Whichever data source the PMPRB uses, it should provide a detailed analysis categorizing newly approved trials by sponsor type and development phase and accounting for other factors such as COVID-19 research. Simply providing overall data on newly approved trials seems designed to further the PMPRB’s misleading narrative that manufacturers are not responding negatively to its planned regulation revisions.

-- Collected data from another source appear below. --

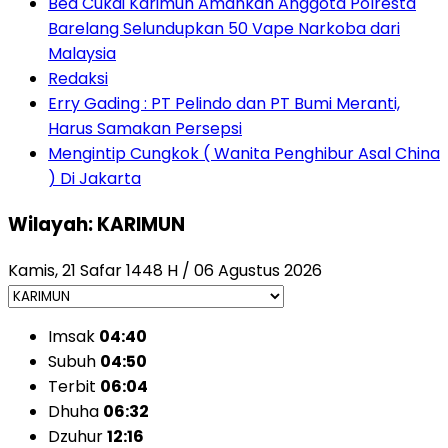
Bea Cukai Karimun Amankan Anggota Polresta
Barelang Selundupkan 50 Vape Narkoba dari
Malaysia
Redaksi
Erry Gading : PT Pelindo dan PT Bumi Meranti,
Harus Samakan Persepsi
Mengintip Cungkok ( Wanita Penghibur Asal China
) Di Jakarta
Wilayah: KARIMUN
Kamis, 21 Safar 1448 H / 06 Agustus 2026
Imsak
04:40
Subuh
04:50
Terbit
06:04
Dhuha
06:32
Dzuhur
12:16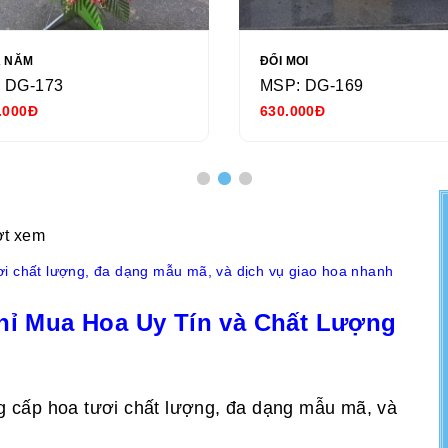
Ả NĂM
ĐỔI MOI
 DG-173
MSP: DG-169
.000Đ
630.000Đ
ợt xem
ơi chất lượng, đa dạng mẫu mã, và dịch vụ giao hoa nhanh
hỉ Mua Hoa Uy Tín và Chất Lượng
g cấp hoa tươi chất lượng, đa dạng mẫu mã, và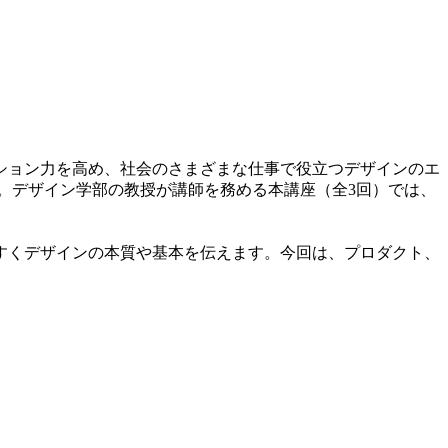
ション力を高め、社会のさまざまな仕事で役立つデザインのエ
します。デザイン学部の教授が講師を務める本講座（全3回）では、
すくデザインの本質や基本を伝えます。今回は、プロダクト、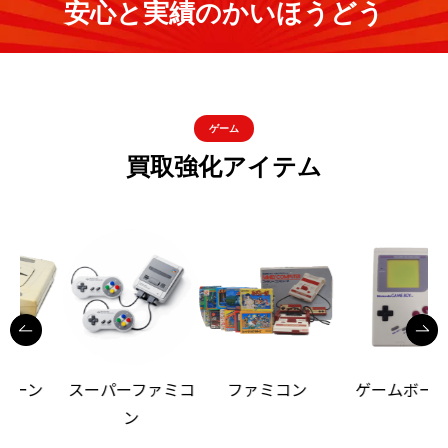
安心と実績のかいほうどう
ゲーム
買取強化アイテム
スーパーファミコ
ファミコン
ゲームボーイ
ン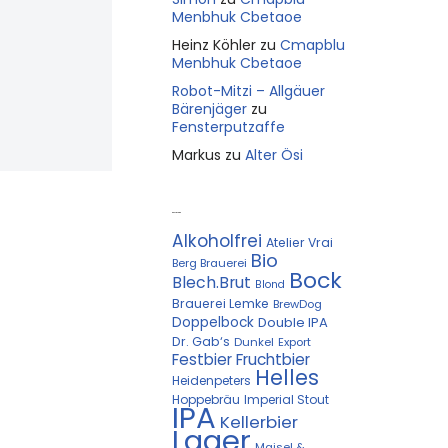
Menbhuk Cbetaoe
Heinz Köhler
zu
Cmapblu
Menbhuk Cbetaoe
Robot-Mitzi – Allgäuer
Bärenjäger
zu
Fensterputzaffe
Markus
zu
Alter Ösi
Kostprobe
Alkoholfrei
Atelier Vrai
Bio
Berg Brauerei
Bock
Blech.Brut
Blond
Brauerei Lemke
BrewDog
Doppelbock
Double IPA
Dr. Gab‘s
Dunkel
Export
Festbier
Fruchtbier
Helles
Heidenpeters
Hoppebräu
Imperial Stout
IPA
Kellerbier
Lager
Maisel &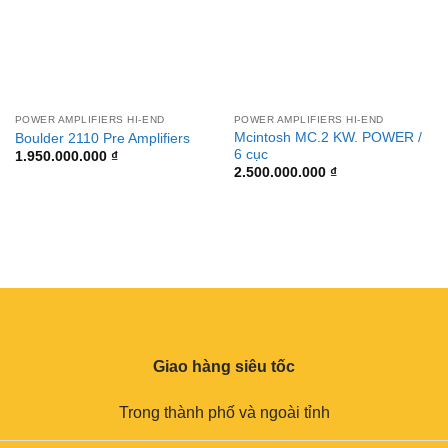
POWER AMPLIFIERS HI-END
POWER AMPLIFIERS HI-END
Mcintosh MC.2 KW. POWER /
Boulder 2110 Pre Amplifiers
6 cục
1.950.000.000
₫
2.500.000.000
₫
Giao hàng siêu tốc
Trong thành phố và ngoài tỉnh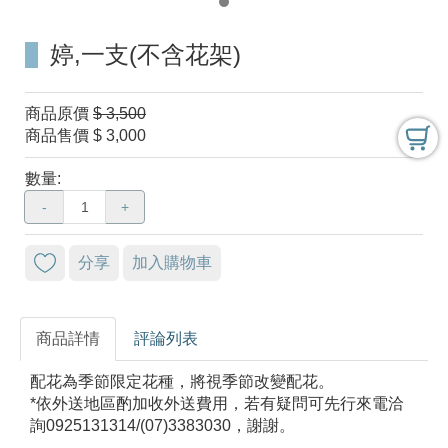
婷,一支(不含花架)
商品原價
$ 3,500
商品售價
$ 3,000
數量:
-
+
分享
加入購物車
商品詳情
評論列表
配花為季節限定花種，將視季節改變配花。
*依外送地區酌加收外送費用，若有疑問可先行來電洽
詢0925131314/(07)3383030，謝謝。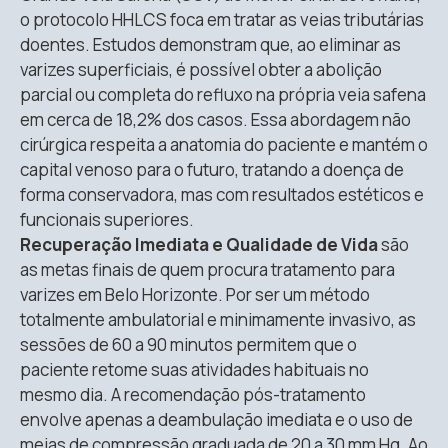
o protocolo HHLCS foca em tratar as veias tributárias
doentes
.
Estudos demonstram que, ao eliminar as
varizes superficiais, é possível obter a abolição
parcial ou completa do refluxo na própria veia safena
em cerca de 18,2% dos casos
.
Essa abordagem não
cirúrgica respeita a anatomia do paciente e mantém o
capital venoso para o futuro, tratando a doença de
forma conservadora, mas com resultados estéticos e
funcionais superiores
.
Recuperação Imediata e Qualidade de Vida
são
as metas finais de quem procura tratamento para
varizes em Belo Horizonte.
Por ser um método
totalmente ambulatorial e minimamente invasivo, as
sessões de 60 a 90 minutos permitem que o
paciente retome suas atividades habituais no
mesmo dia
.
A recomendação pós-tratamento
envolve apenas a deambulação imediata e o uso de
meias de compressão graduada de 20 a 30 mm Hg
.
Ao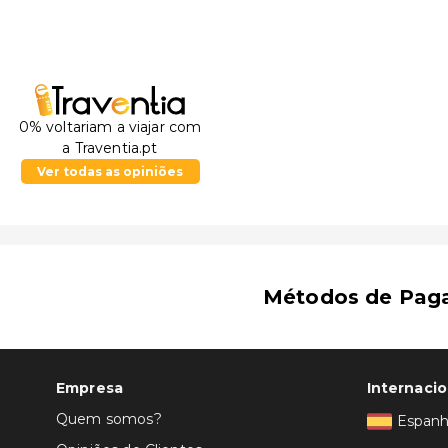
0% voltariam a viajar com
a Traventia.pt
Ver todas as opiniões
Métodos de Pag
Empresa
Internacio
Quem somos?
Espan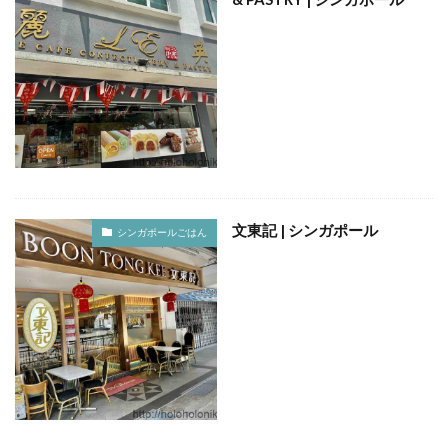
おひとりさま
おひとり様
ぬちまーす
バー
北谷町
わらびもち
よかろう
ラーメン
ライブキッチン
ライブパフォーマンス
ランチ
ランプティラ
リゾート
リゾートホテル
ルームサービス
ワイキキ
一人で入りやすい
モデルコース
一人旅
下鴨神社
世界自然遺産
世界遺産
今帰仁村
伊丹空港
休日
文東記 | シンガポール
シンガポールごはん
保安検査
冬の味覚
出汁カレー
北摂
ヨガ
ミルアマミ
ハートロック
フーチャンプル
ハイキング
はす
バス旅行
パフェ
ばら寿司
パワースポット
パンケーキ
ビーチバー
ビール
ビジネスホテル
ひとり旅
フードコート
ミドフォー
プール
プールサイド
プライベートビーチ
ブランチ
フルーツ
フレンチ
プロ野球
ホテル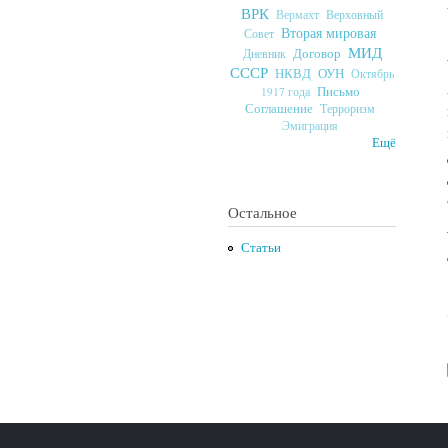
ВРК
Верховный
Вермахт
Вторая мировая
Совет
МИД
Договор
Дневник
СССР
ОУН
НКВД
Октябрь
Письмо
1917 года
Соглашение
Терроризм
Эмиграция
Ещё
Остальное
Статьи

Information obtained from Health Canada’s publicly available database demonstrates that the PMPRB’s claim that the number of newly approved clinical trials has “recovered to average levels” is untrue with regard to manufacturer-sponsored trials. Late-phase manufacturer-sponsored trials are the costliest and the most labour intensive. They are also the ones most impactful on patients because they are testing medicines in patients with the condition for which the drug is indicated, medicines have undergone many safety assessments by this stage, and performing a late-phase trial in Canada frequently suggests that the developer will eventually launch the medicine in this country. A reduction in such trials is an indicator that the attractiveness of Canada as a country in which to launch new medicines has decreased.